Yumurtanın döllenmesinden ve embriyoların oluşmasından sonra, onları dondurmak zorunda kaldılar - ama burada bilim insanları zaten deneyime sahipti. Biyologlar Klondike durumunda birkaç yıl önceki aynı teknolojiyi kullandılar. Çalışmanın bir sonucu olarak Beagle dişi içine 19 yavru embriyo yerleştirildi, yedisi kök saldı ve kısa bir süre sonra doğdu. Beş yavru köpeğin biyolojik ebeveynleri Beagle, iki tanesi de Beagle anne ve Labrador baba arasında bir melezleme.
Şimdi köpekler yedi haftalık, hepsi kesinlikle sağlıklı. Çalışmanın yazarlarına göre, başarıları pratik açıdan son derece önemlidir. Köpeklerin in vitro döllenmesine yönelik yöntemlerin geliştirilmesi, bazı köpek türlerinin neslinin tükenmesini önleyecektir: bu ailenin temsilcileri genetik hastalıklara son derece duyarlıdır. Köpekler yaklaşık 350 kalıtsal hastalıktan muzdariptir - diğer memelileri etkileyen genetik hastalıkların neredeyse iki katıdır.

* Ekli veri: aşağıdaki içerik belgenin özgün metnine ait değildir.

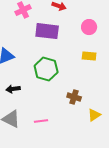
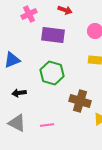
brown cross: (74, 97) -> (80, 101), size x1.5

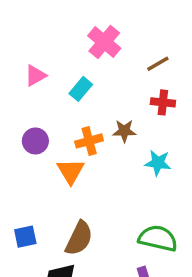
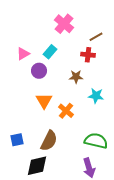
pink triangle: (35, 76) -> (23, 54), moved
red cross: (163, 102) -> (88, 55), moved
purple circle: (35, 141) -> (39, 71), moved
orange cross: (89, 141) -> (66, 111), moved, turned -35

Bilim adamları, gelecekte, genetik düzenleme yöntemlerini kullanarak, hayvanların embriyonik gelişimi düzeyinde bile bu hastalıkları ortadan kaldırabileceklerini ve daha sonra zaten sağlıklı embriyoları annenin vücuduna nakledebileceklerini umuyorlar. Bu, sadece bazı köpek türlerinin neslinin tükenmesinden korunmasına yardımcı olmayacak, aynı zamanda bazı köpek ırklarını daha sağlıklı hale getirecektir: örneğin Labrador Retriever, lenfomaya yatkınlıktan ve bir ürolitiyazdan Dalmaçyalılardan çıkarılabilir.